Jacques Bichet cleared his throat.

"There may be some reason for concern, Sir," he said, loudly not adding Even though Mukerji thinks so. "The Bugs do have a history of using cloaked forces to spring surprises, starting with what they did to Commodore Braun," he pointed out, and Prescott turned a carefully noncommittal face to his intelligence officer.

"Amos?"

"I disagree, Sir. It's true that the Bugs have a history of using cloak, but I don't believe they set up an ambush because they knew we were coming. If the Bugs knew that your bro- er, that SF 62 had probed Home Hive One, then they would have put a major fleet presence in AP-5, not just the light forces we encountered."

Bichet looked unconvinced.

"Maybe.
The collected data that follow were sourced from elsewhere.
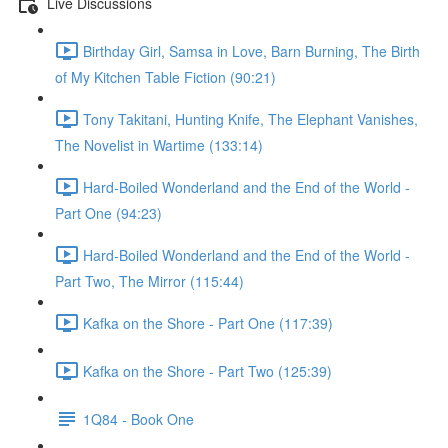
Live Discussions
Birthday Girl, Samsa in Love, Barn Burning, The Birth
of My Kitchen Table Fiction (90:21)
Tony Takitani, Hunting Knife, The Elephant Vanishes,
The Novelist in Wartime (133:14)
Hard-Boiled Wonderland and the End of the World -
Part One (94:23)
Hard-Boiled Wonderland and the End of the World -
Part Two, The Mirror (115:44)
Kafka on the Shore - Part One (117:39)
Kafka on the Shore - Part Two (125:39)
1Q84 - Book One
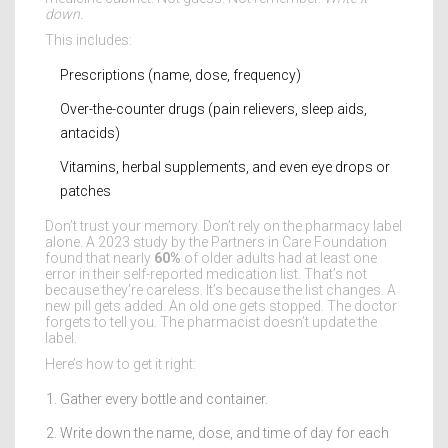
down.
This includes:
Prescriptions (name, dose, frequency)
Over-the-counter drugs (pain relievers, sleep aids,
antacids)
Vitamins, herbal supplements, and even eye drops or
patches
Don’t trust your memory. Don’t rely on the pharmacy label
alone. A 2023 study by the Partners in Care Foundation
found that nearly
60%
of older adults had at least one
error in their self-reported medication list. That’s not
because they’re careless. It’s because the list changes. A
new pill gets added. An old one gets stopped. The doctor
forgets to tell you. The pharmacist doesn’t update the
label.
Here’s how to get it right:
Gather every bottle and container.
Write down the name, dose, and time of day for each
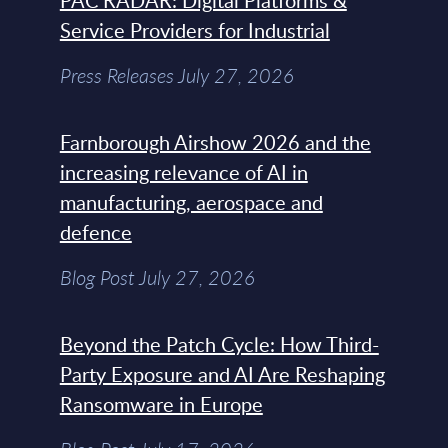
PAC RADAR: Digital Platforms &
Service Providers for Industrial
Press Releases July 27, 2026
Farnborough Airshow 2026 and the
increasing relevance of AI in
manufacturing, aerospace and
defence
Blog Post July 27, 2026
Beyond the Patch Cycle: How Third-
Party Exposure and AI Are Reshaping
Ransomware in Europe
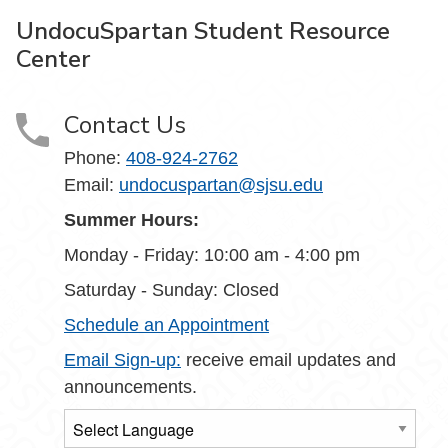
UndocuSpartan Student Resource
Center
Contact Us
Phone:
408-924-2762
Email:
undocuspartan@sjsu.edu
Summer Hours:
Monday - Friday: 10:00 am - 4:00 pm
Saturday - Sunday: Closed
Schedule an Appointment
Email Sign-up:
receive email updates and
announcements.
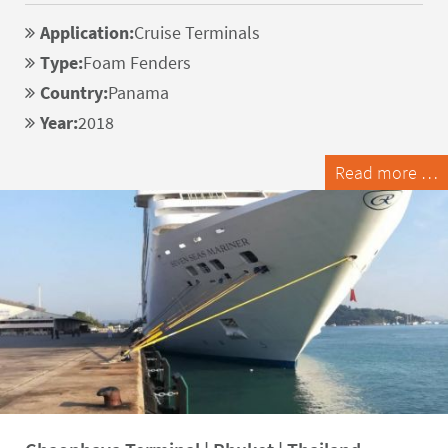
Application:
Cruise Terminals
Type:
Foam Fenders
Country:
Panama
Year:
2018
Read more …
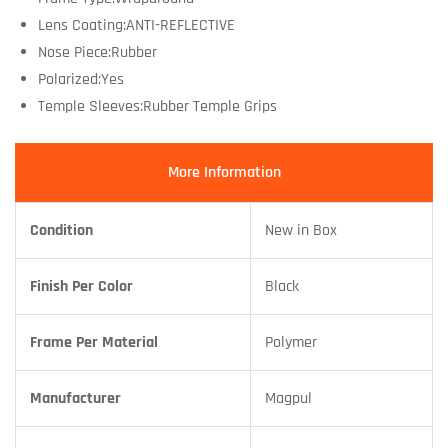
Lens Coating:ANTI-REFLECTIVE
Nose Piece:Rubber
Polarized:Yes
Temple Sleeves:Rubber Temple Grips
More Information
Condition
New in Box
Finish Per Color
Black
Frame Per Material
Polymer
Manufacturer
Magpul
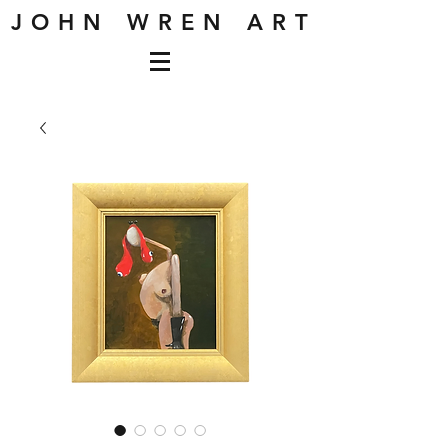
J O H N W R E N A R T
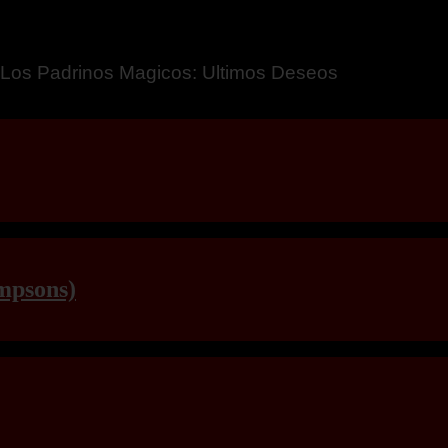
a – Breaking Boundaries 12
mpsons)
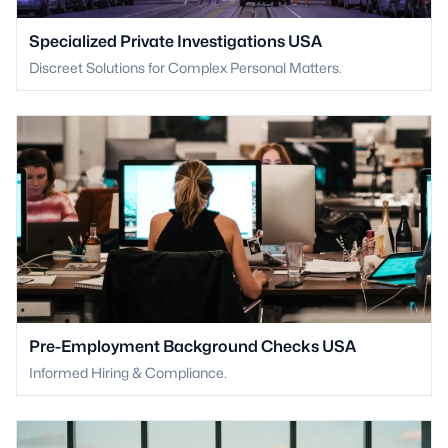
Specialized Private Investigations USA
Discreet Solutions for Complex Personal Matters.
Pre-Employment Background Checks USA
Informed Hiring & Compliance.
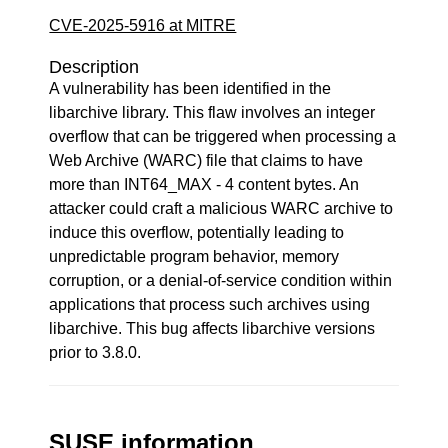
CVE-2025-5916 at MITRE
Description
A vulnerability has been identified in the
libarchive library. This flaw involves an integer
overflow that can be triggered when processing a
Web Archive (WARC) file that claims to have
more than INT64_MAX - 4 content bytes. An
attacker could craft a malicious WARC archive to
induce this overflow, potentially leading to
unpredictable program behavior, memory
corruption, or a denial-of-service condition within
applications that process such archives using
libarchive. This bug affects libarchive versions
prior to 3.8.0.
SUSE information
But isn't it also possible that they might have decided not to do that in order to lure us deep into the system and trap us there?"

An unspoken frisson ran through the group, for Bichet had summoned up the ghosts of Operation Pesthouse, but Chung stood his ground.

"I don't think so, and not just because I think they would have tried to stop us in AP-5. Everything our scouts have reported so far indicates that the units we can see are at a low state of readiness, like the ones we encountered in Home Hive Three. To me, that suggests the same kind of 'cost-conscious' resource husbanding we've deduced about their defense of that system. And that sort of stance is totally inconsistent with the notion that they're keeping forces as large as SF 62 reported permanently under cloak and at general quarters. The resource demands would simply be too prohibitive, in my opinion. Admiral, I've prepared an estimate-a rough one, necessarily-of what that would cost, if you'd like to see it."

"That won't be necessary, Amos. I can readily imagine it. And I agree with you." Prescott faced the rest of staff. "I don't pretend to know where the heavy fleet elements that were in the system have gone, but I'm entirely satisfied that they're not here now. We'll proceed as planned."